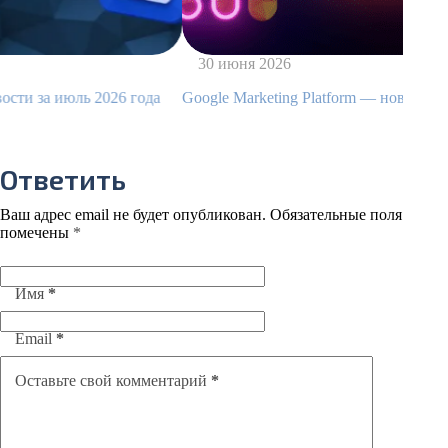
30 июня 2026
года
Google Marketing Platform — новости за июнь 2026 года
Ответить
Ваш адрес email не будет опубликован.
Обязательные поля
помечены
*
Имя
*
Email
*
Оставьте свой комментарий
*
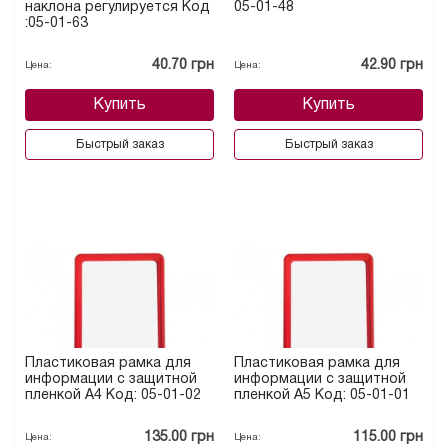
наклона регулируется Код
05-01-48
:05-01-63
40.70 грн
42.90 грн
Цена:
Цена:
Купить
Купить
Быстрый заказ
Быстрый заказ
Пластиковая рамка для
Пластиковая рамка для
информации с защитной
информации с защитной
пленкой А4 Код: 05-01-02
пленкой А5 Код: 05-01-01
135.00 грн
115.00 грн
Цена:
Цена:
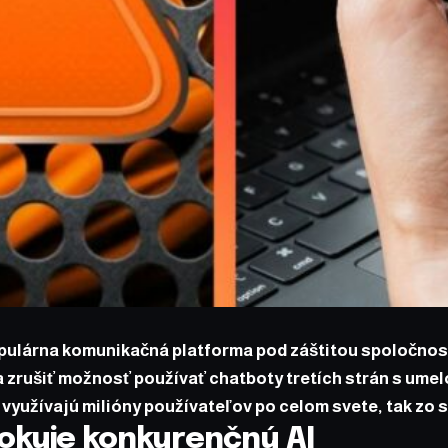
ulárna komunikačná platforma pod záštitou spoločnost
zrušiť možnosť používať chatboty tretích strán s umel
 využívajú milióny používateľov po celom svete, tak zo 
okuje konkurenčnú AI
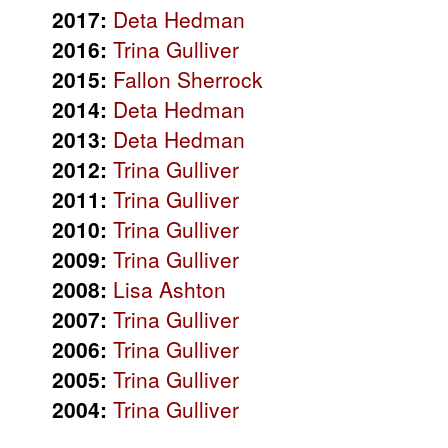
2017:
Deta Hedman
2016:
Trina Gulliver
2015:
Fallon Sherrock
2014:
Deta Hedman
2013:
Deta Hedman
2012:
Trina Gulliver
2011:
Trina Gulliver
2010:
Trina Gulliver
2009:
Trina Gulliver
2008:
Lisa Ashton
2007:
Trina Gulliver
2006:
Trina Gulliver
2005:
Trina Gulliver
2004:
Trina Gulliver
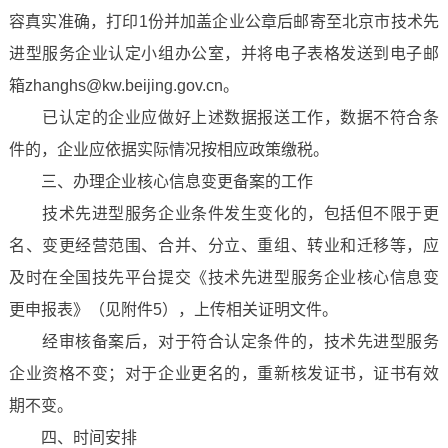
容真实准确，打印1份并加盖企业公章后邮寄至北京市技术先
进型服务企业认定小组办公室，并将电子表格发送到电子邮
箱zhanghs@kw.beijing.gov.cn。
已认定的企业应做好上述数据报送工作，数据不符合条
件的，企业应依据实际情况按相应政策缴税。
三、办理企业核心信息变更备案的工作
技术先进型服务企业条件发生变化的，包括但不限于更
名、变更经营范围、合并、分立、重组、转业和迁移等，应
及时在全国技先平台提交《技术先进型服务企业核心信息变
更申报表》（见附件5），上传相关证明文件。
经审核备案后，对于符合认定条件的，技术先进型服务
企业资格不变；对于企业更名的，重新核发证书，证书有效
期不变。
四、时间安排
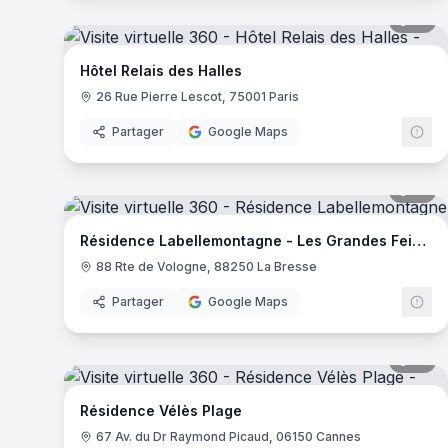
17
pa
Hôtel Relais des Halles
26 Rue Pierre Lescot, 75001 Paris
Partager
Google Maps
17
pa
Résidence Labellemontagne - Les Grandes Feignes
88 Rte de Vologne, 88250 La Bresse
Partager
Google Maps
14
pa
Résidence Vélès Plage
67 Av. du Dr Raymond Picaud, 06150 Cannes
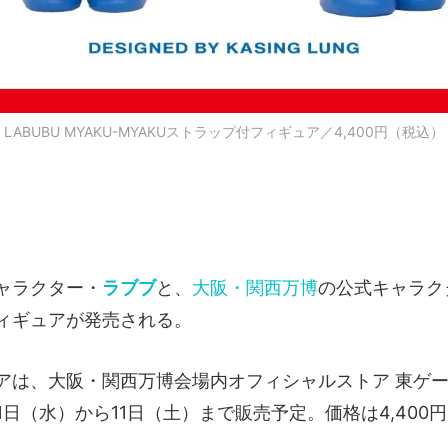
LABUBU MYAKU-MYAKUストラップ付フィギュア／4,400円（税込）
ャラクター・
ラブブ
と、
大阪・関西万博
の公式キャラク
ィギュアが発売される。
アは、大阪・関西万博会場内オフィシャルストア 東ゲー
1日（水）から11日（土）まで販売予定。価格は4,400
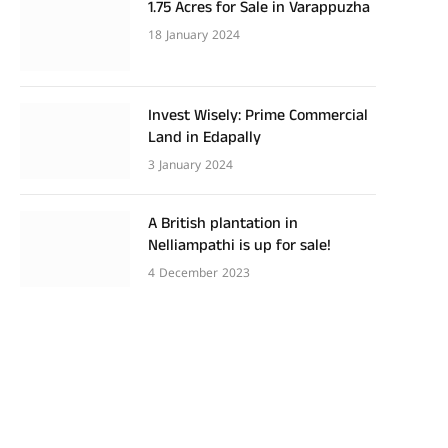
1.75 Acres for Sale in Varappuzha
18 January 2024
Invest Wisely: Prime Commercial
Land in Edapally
3 January 2024
A British plantation in
Nelliampathi is up for sale!
4 December 2023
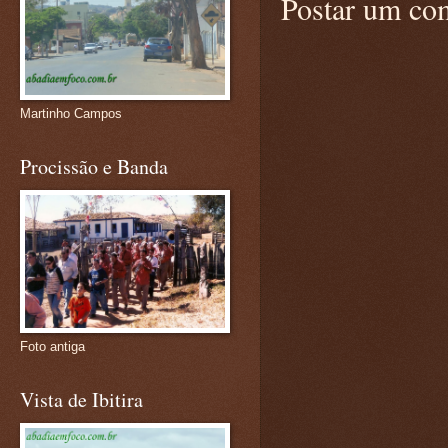
Postar um co
Martinho Campos
Procissão e Banda
Foto antiga
Vista de Ibitira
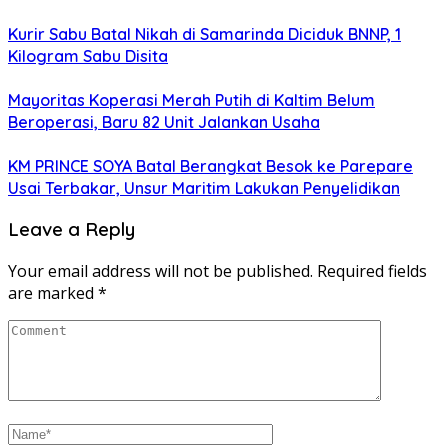
Kurir Sabu Batal Nikah di Samarinda Diciduk BNNP, 1
Kilogram Sabu Disita
Mayoritas Koperasi Merah Putih di Kaltim Belum
Beroperasi, Baru 82 Unit Jalankan Usaha
KM PRINCE SOYA Batal Berangkat Besok ke Parepare
Usai Terbakar, Unsur Maritim Lakukan Penyelidikan
Leave a Reply
Your email address will not be published.
Required fields
are marked
*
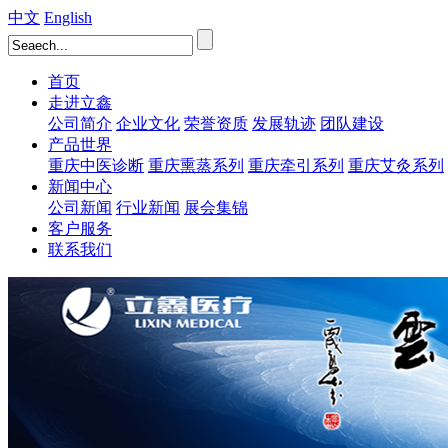
中文
English
首页
走进立鑫
公司简介
企业文化
荣誉资质
发展轨迹
团队建设
产品世界
重庆中医诊断
重庆熏蒸系列
重庆牵引系列
重庆艾灸系列
新闻中心
公司新闻
行业新闻
展会集锦
客户服务
联系我们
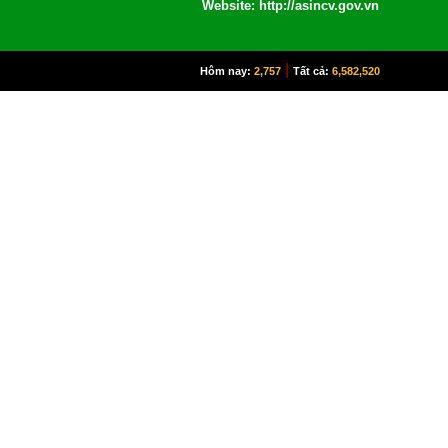
Website: http://asincv.gov.vn
|
Hôm nay:
2,757
Tất cả:
6,582,520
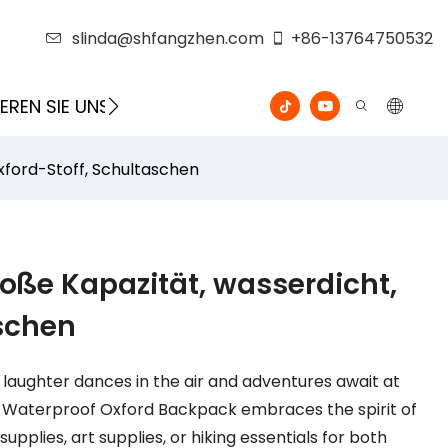
slinda@shfangzhen.com
+86-13764750532
EREN SIE UNS
VIDEO
xford-Stoff, Schultaschen
oße Kapazität, wasserdicht,
aschen
e laughter dances in the air and adventures await at
 Waterproof Oxford Backpack embraces the spirit of
supplies, art supplies, or hiking essentials for both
————————
_Exercise aim:_ Reproduce every line above exactly, pictures excluded.

_Solution to this exercise:_
30 июня 2026
года
Google Marketing Platform — новости за июнь 2026 года
Ответить
Ваш адрес email не будет опубликован.
Обязательные поля
помечены
*
Имя
*
Email
*
Оставьте свой комментарий
*
наклона регулируется Код
05-01-48
:05-01-63
40.70 грн
42.90 грн
Цена:
Цена:
Купить
Купить
Быстрый заказ
Быстрый заказ
Пластиковая рамка для
Пластиковая рамка для
информации с защитной
информации с защитной
пленкой А4 Код: 05-01-02
пленкой А5 Код: 05-01-01
135.00 грн
115.00 грн
Цена:
Цена:
ulárna komunikačná platforma pod záštitou spoločnost
zrušiť možnosť používať chatboty tretích strán s umel
 využívajú milióny používateľov po celom svete, tak zo 
okuje konkurenčnú AI
2017:
Deta Hedman
2016:
Trina Gulliver
2015:
Fallon Sherrock
2014:
Deta Hedman
2013:
Deta Hedman
2012:
Trina Gulliver
2011:
Trina Gulliver
2010:
Trina Gulliver
2009:
Trina Gulliver
2008:
Lisa Ashton
2007:
Trina Gulliver
2006:
Trina Gulliver
2005:
Trina Gulliver
2004:
Trina Gulliver
容真实准确，打印1份并加盖企业公章后邮寄至北京市技术先
进型服务企业认定小组办公室，并将电子表格发送到电子邮
箱zhanghs@kw.beijing.gov.cn。
已认定的企业应做好上述数据报送工作，数据不符合条
件的，企业应依据实际情况按相应政策缴税。
三、办理企业核心信息变更备案的工作
技术先进型服务企业条件发生变化的，包括但不限于更
名、变更经营范围、合并、分立、重组、转业和迁移等，应
及时在全国技先平台提交《技术先进型服务企业核心信息变
更申报表》（见附件5），上传相关证明文件。
经审核备案后，对于符合认定条件的，技术先进型服务
企业资格不变；对于企业更名的，重新核发证书，证书有效
期不变。
四、时间安排
17
pa
Hôtel Relais des Halles
26 Rue Pierre Lescot, 75001 Paris
Partager
Google Maps
17
pa
Résidence Labellemontagne - Les Grandes Feignes
88 Rte de Vologne, 88250 La Bresse
Partager
Google Maps
14
pa
Résidence Vélès Plage
67 Av. du Dr Raymond Picaud, 06150 Cannes
LABUBU MYAKU-MYAKUストラップ付フィギュア／4,400円（税込）
ャラクター・
ラブブ
と、
大阪・関西万博
の公式キャラク
ィギュアが発売される。
アは、大阪・関西万博会場内オフィシャルストア 東ゲー
1日（水）から11日（土）まで販売予定。価格は4,400
1.75 Acres for Sale in Varappuzha
18 January 2024
Invest Wisely: Prime Commercial
Land in Edapally
3 January 2024
A British plantation in
Nelliampathi is up for sale!
4 December 2023
Postar um co
Martinho Campos
Procissão e Banda
Foto antiga
Vista de Ibitira
Kurir Sabu Batal Nikah di Samarinda Diciduk BNNP, 1
Kilogram Sabu Disita
Mayoritas Koperasi Merah Putih di Kaltim Belum
Beroperasi, Baru 82 Unit Jalankan Usaha
KM PRINCE SOYA Batal Berangkat Besok ke Parepare
Usai Terbakar, Unsur Maritim Lakukan Penyelidikan
Leave a Reply
Your email address will not be published.
Required fields
are marked
*
中文
English
首页
走进立鑫
公司简介
企业文化
荣誉资质
发展轨迹
团队建设
产品世界
重庆中医诊断
重庆熏蒸系列
重庆牵引系列
重庆艾灸系列
新闻中心
公司新闻
行业新闻
展会集锦
客户服务
联系我们
Website: http://asincv.gov.vn
|
Hôm nay:
2,757
Tất cả:
6,582,520
slinda@shfangzhen.com
+86-13764750532
EREN SIE UNS
VIDEO
xford-Stoff, Schultaschen
oße Kapazität, wasserdicht,
aschen
e laughter dances in the air and adventures await at
 Waterproof Oxford Backpack embraces the spirit of
supplies, art supplies, or hiking essentials for both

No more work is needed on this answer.